У нее был низкий, как бы ниспадающий голос. В начале строфы он набирал высоту и скользил вниз, замирая почти в шепоте. Такую манеру не назовешь «завыванием», но и на чтецкую она не походила: смысловые подробности не выделялись, слушатель схватывал мелодию всей строфы. Она не модулировала оттенки смысла — звук был полный и глубокий. Чтение Ахматовой чаще всего сравнивали со священнодействием. Она точно уловила необходимый ей стиль, производя впечатление сдержанного величия…
Тишина, и вдруг публика взорвалась криком: «Браво!» «Еще! Еще!» — скандировали зрители. К ней кинулся господин в смокинге и с розой в бокале шампанского:
— Позвольте объясниться вам в любви! Мы видимся впервые… Возможно, вам покажется странным…
— Впервые?! Удивительно, что вы не упомянули о пирамидах!.. Обыкновенно в таких случаях говорят, что мы, мол, с вами встречались еще у пирамид при Рамсесе Втором. Неужели не помните? — парировала Анна, ее реплику оценили взрывом смеха.

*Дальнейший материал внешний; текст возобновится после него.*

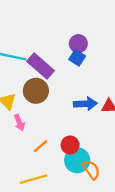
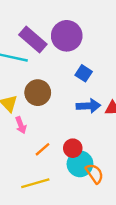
purple circle: (78, 44) -> (67, 36), moved, size x1.6
blue square: (77, 58) -> (84, 73), moved
purple rectangle: (41, 66) -> (33, 39), moved

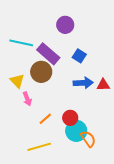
purple circle: (67, 36) -> (65, 25), size x0.7
purple rectangle: (33, 39) -> (48, 54), moved

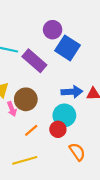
blue square: (79, 56) -> (68, 48), moved, size x1.6
brown circle: (41, 72) -> (26, 99), moved
cyan circle: (76, 131) -> (64, 115), moved

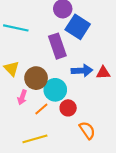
purple rectangle: (34, 61) -> (57, 46), moved, turned 30
pink arrow: (12, 109) -> (22, 97), moved, turned 40
cyan circle: (64, 115) -> (55, 90), moved

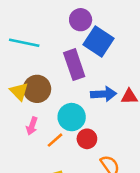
brown circle: (36, 78) -> (37, 89), moved

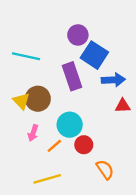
blue arrow: (104, 94) -> (113, 80), moved

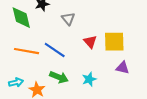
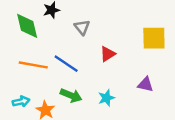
red triangle: (90, 42) -> (108, 54), turned 40
yellow square: (114, 42) -> (154, 38), moved

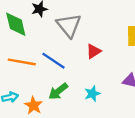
gray triangle: (82, 27) -> (69, 25), size x1.6
green arrow: (71, 95) -> (58, 91), turned 120

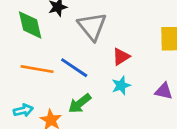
cyan star: (92, 94) -> (121, 86), moved

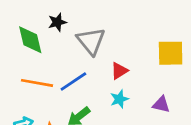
blue line: (74, 68) -> (73, 82), turned -68

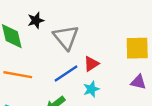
blue line: (73, 82) -> (66, 73), moved
purple triangle: (161, 104) -> (138, 82), moved

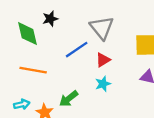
gray triangle: (66, 37) -> (102, 28), moved
blue line: (66, 73) -> (77, 50), moved

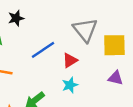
gray triangle: (102, 28) -> (85, 30), moved

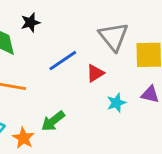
cyan star: (70, 85) -> (116, 103), moved

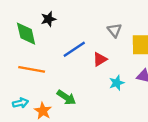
gray triangle: (114, 37) -> (114, 30), size x0.6
green arrow: (53, 121) -> (66, 97), turned -108

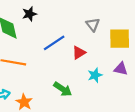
green arrow: (66, 97) -> (63, 89), moved

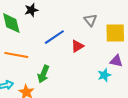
cyan star: (95, 75) -> (104, 75), moved
green arrow: (63, 89) -> (43, 74), moved, turned 78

…Мандельштаму Анна Андреевна пророчески предрекла: «это наш первый поэт». И он не остался к ней равнодушен. Написал «портрет» Ахматовой, читающей стихи в «Собаке»:
«Ваши стихи можно удалить из моего мозга только хирургическим путем», — сказал Анне юный поэт. Они подружились на многие годы. Долгая дружба связывала ее и с женой Мандельштама Надеждой Яковлевной…
На посиделках в «Башне» Иванова среди снобов, все никак не могущих разделиться на футуристов, акмеистов и символистов, она еще испытывала комплекс «дворняжьей» породы. Уж больно все умные и горазды говорить красиво — о программах своих, манифестах, как иронично заметил Гумилев, «для будущих занудных исследователей» (в этом смысле куда ближе к истине Цветаева, отрицавшая всякое формалистическое деление поэтов, кроме как на хороших и плохих).
А в прокуренном подвальчике у Анны был свой зритель, именно тот, не искушенный авангардным искусством «фармацевт», предпочитавший стихи балету или музыке. Зритель, конечно, не с улицы. Большей частью — интеллигенция Петербурга.
Красавицей Анна не была, она, как считали ее поклонники, была больше чем красавица. Молодая Гумильвица даже среди красоток, собиравшихся в «Собаке», привлекала внимание своей нестандартной одухотворенностью, «отделенностью ото всех». Какая уж тут «дворняжка» — самая аристократическая порода заявляла о себе в манере двигаться, острить, молчать.
Но конечно же у полупьяной, талантливой, шумной, валяющей дурака «Собаки» был сильный душок «кабака и вульгарности», как справедливо считали снобы. Блок, брезгливо «Собаки» сторонившийся, литературовед-аристократ Недоброво и прочие солидные мэтры сюда не заходили. Анна ощущала этот пошловатый, рисковый привкус увеселений. Он ей нравился, но отмежеваться от бесшабашного веселья она считала необходимым. Ведь у нее совсем иной полет. «Вечно и всюду чужая», — писал Гумилев. Значит, надо держать марку. Становясь примадонной «Собаки», Ахматова старалась сохранить манеру отстраненности и аристократической строгости. Но не лишала себя эксцентричных выпадов и амурных радостей. Поднявшись из-за стола, могла сделать «змейку» — обвить стул изогнутым, ноги к голове, телом. Ее гибкость, как и тонкость кости, — совершенно исключительная, ошеломляла многих. Однако смелые трюки не исключали довольно резкого тона с теми, кто, как считала Ахматова, позволял себе амикошонство.
Юный Маяковский однажды, держа ее хрупкую руку в своей огромной пятерне, громко восхитился:
— Пальчики-то, пальчики-то! Боже ты мой!
Ахматова нахмурилась и отвернулась. Таких манер она не принимала.